In merito al caso Claudia Conte, Piantedosi ha presentato una querela per via di una presunta campagna diffamatoria.
Per ovvie ragioni, il caso Claudia Conte ha riguardato da vicino il ministro Piantedosi, il quale è riapparso di recente. Come riportato da Open, dopo la sua riapparizione in pubblico il diretto interessato ha deciso di sporgere querela.
Si tratta di un’azione legale intrapresa facendo riferimento ad una presunta “campagna diffamatoria” proprio nei confronti del ministro. A renderlo noto è stato l’avvocato Roberto De Vita, il suo legale privato.

Piantedosi sporge querela dopo il caso Claudia Conte
In seguito a quanto riportato sopra, Piantedosi ha deciso di sporgere querela nei confronti di Roberto D’Agostino, direttore responsabile della testata Dagospia. Il motivo di questa azione legale, è dovuto ad un presunto reato di diffamazione aggravata a mezzo stampa.

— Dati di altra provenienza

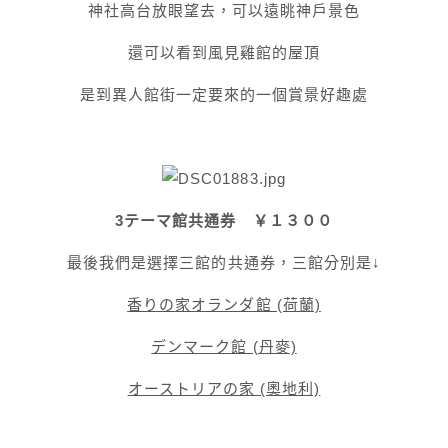
神社高台放眼望去，可以遠眺神戶景色
還可以看到風見雞館的屋頂
是到異人館街一定要來的一個賞景好趣處
3テーマ館共通券 ￥１３００
最後我們是選擇三館的共通券，三館分別是↓
香りの家オランダ館 (荷蘭)
デンマーク館 (丹麥)
オーストリア
の家 (奧地利)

All’interno di una nota ripresa da Adnkronos, il legale del ministro ha dichiarato a cosa è correlata questa azione legale: “In relazione a una campagna diffamatoria continuativa, massiva, seriale e persistente“.
La nota è poi proseguita con ulteriori dettagli: “Un’insistenza narrativa e da una progressiva amplificazione attraverso oltre 50 contenuti pubblicati in poche settimane tra articoli, rilanci, flash, citazioni indirette, fotodidascalie e post riconducibili a Dagospia e ai suoi canali social“.
Il legale ha poi ricostruito la vicenda, facendo riferimento a presunte insinuazioni e allusioni ritenute infondate. Tutto ciò stando a ciò che si legge nella stessa nota, avrebbe “generato nell’opinione pubblica la convinzione di aver asservito la propria funzione istituzionale a presunti interessi personali, così ledendo gravemente la reputazione e l’integrità personale, professionale ed istituzionale“.
La risposta di Dagospia
In merito al caso di Claudia Conte e alla conseguente querela, Dagospia ha respinto le accuse di cui sopra tramite un articolo apposito: “Abbiamo fatto il nostro lavoro, dovrebbe essere il ministro a chiarire il perimetro di una relazione extraconiugale mai smentita, così da fugare dubbi e ombre legati al delicato incarico di ministro della legalità“.